#### PROBLEM:
Go through the listing and copy each line with the string "Useful".

#### INPUT DATA:
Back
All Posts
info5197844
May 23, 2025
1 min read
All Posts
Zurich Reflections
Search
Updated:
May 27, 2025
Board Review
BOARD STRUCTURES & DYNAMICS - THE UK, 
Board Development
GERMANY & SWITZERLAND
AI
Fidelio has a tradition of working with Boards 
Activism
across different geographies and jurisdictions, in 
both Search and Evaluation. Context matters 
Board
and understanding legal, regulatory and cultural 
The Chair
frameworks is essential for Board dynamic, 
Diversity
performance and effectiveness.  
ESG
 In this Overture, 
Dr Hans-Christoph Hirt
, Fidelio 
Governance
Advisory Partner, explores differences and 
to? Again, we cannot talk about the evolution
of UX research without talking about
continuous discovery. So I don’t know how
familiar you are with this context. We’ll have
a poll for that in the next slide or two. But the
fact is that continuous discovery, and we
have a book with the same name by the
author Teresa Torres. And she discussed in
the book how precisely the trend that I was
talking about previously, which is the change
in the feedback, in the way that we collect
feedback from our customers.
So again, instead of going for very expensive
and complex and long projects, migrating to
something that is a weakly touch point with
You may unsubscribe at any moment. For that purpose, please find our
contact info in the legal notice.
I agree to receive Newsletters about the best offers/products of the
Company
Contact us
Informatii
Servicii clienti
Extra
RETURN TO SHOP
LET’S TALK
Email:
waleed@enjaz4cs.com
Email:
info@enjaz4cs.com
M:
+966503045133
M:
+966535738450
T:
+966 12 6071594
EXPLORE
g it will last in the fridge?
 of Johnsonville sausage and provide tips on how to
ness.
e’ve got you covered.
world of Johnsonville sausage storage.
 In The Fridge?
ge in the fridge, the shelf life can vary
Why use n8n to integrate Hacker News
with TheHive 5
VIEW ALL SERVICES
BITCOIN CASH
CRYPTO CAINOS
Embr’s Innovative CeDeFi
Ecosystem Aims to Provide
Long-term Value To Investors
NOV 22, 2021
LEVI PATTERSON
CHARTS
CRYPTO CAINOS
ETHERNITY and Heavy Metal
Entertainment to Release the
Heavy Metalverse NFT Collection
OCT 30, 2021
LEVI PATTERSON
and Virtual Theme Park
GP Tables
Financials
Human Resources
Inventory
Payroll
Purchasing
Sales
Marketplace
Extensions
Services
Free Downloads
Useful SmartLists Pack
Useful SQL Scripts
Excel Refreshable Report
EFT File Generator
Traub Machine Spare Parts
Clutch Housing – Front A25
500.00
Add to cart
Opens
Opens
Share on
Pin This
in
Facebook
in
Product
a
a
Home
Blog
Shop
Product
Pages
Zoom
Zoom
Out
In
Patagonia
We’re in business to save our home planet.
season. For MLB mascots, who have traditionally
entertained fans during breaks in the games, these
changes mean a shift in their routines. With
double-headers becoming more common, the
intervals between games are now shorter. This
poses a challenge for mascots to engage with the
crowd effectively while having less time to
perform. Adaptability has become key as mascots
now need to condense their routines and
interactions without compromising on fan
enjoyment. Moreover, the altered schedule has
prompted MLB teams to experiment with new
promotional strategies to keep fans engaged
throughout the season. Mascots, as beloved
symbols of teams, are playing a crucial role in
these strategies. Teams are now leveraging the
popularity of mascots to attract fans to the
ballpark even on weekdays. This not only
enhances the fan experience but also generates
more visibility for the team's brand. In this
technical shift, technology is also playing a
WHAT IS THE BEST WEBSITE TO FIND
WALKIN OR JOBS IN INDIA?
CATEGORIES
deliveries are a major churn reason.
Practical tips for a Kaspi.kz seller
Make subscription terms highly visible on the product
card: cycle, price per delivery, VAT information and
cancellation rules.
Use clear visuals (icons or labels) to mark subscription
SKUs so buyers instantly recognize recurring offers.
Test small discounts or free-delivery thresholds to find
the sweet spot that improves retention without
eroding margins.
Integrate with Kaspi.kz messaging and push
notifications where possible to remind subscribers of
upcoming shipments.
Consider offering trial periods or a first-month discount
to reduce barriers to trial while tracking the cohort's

#### RESPONSE AREA:
Useful SmartLists Pack
Useful SQL Scripts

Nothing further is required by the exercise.